* PROBLEM TO WORK ON: Count every line in the data that contains the word "options", then report that number alone.
:: EXERCISE DATA ::
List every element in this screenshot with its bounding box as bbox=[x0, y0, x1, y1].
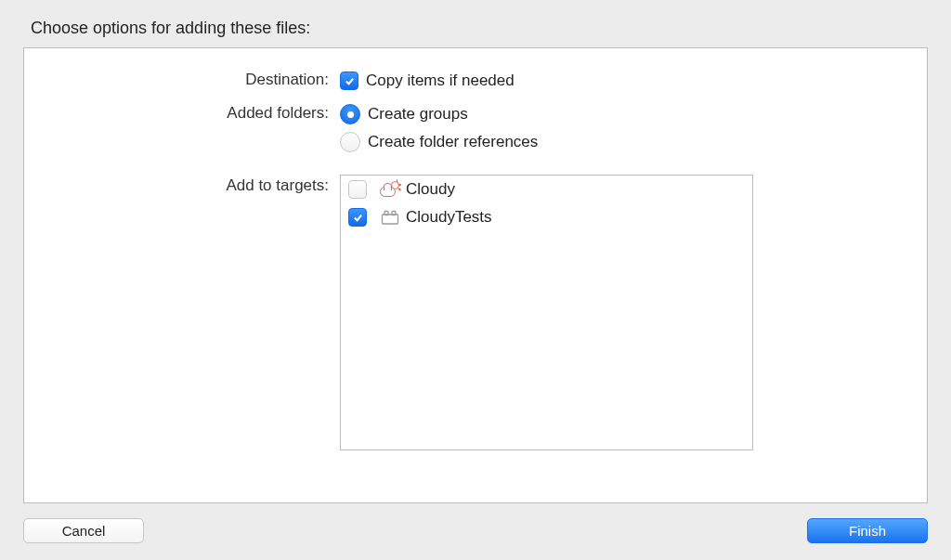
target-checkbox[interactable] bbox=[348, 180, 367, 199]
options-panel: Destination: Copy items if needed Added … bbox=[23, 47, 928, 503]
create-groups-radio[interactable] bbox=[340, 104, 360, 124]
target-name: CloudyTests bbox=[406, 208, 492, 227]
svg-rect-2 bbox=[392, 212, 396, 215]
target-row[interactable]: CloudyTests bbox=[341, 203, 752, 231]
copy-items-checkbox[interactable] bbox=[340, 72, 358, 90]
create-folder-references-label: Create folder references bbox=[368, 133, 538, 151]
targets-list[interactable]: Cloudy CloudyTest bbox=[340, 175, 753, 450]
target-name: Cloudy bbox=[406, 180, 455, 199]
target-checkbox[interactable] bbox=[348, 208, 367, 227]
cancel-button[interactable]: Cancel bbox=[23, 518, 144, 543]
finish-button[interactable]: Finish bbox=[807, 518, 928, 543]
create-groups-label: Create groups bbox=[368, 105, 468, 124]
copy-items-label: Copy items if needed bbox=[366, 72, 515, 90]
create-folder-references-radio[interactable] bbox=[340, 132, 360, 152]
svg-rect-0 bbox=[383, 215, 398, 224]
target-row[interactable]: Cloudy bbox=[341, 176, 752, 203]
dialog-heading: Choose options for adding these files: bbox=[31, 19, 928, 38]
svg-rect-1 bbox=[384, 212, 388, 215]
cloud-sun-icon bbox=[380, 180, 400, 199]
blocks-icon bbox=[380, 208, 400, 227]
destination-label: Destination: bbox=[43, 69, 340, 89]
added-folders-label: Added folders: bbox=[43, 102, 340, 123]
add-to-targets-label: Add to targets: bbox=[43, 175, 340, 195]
:::
* RESULT OF THIS TASK: 2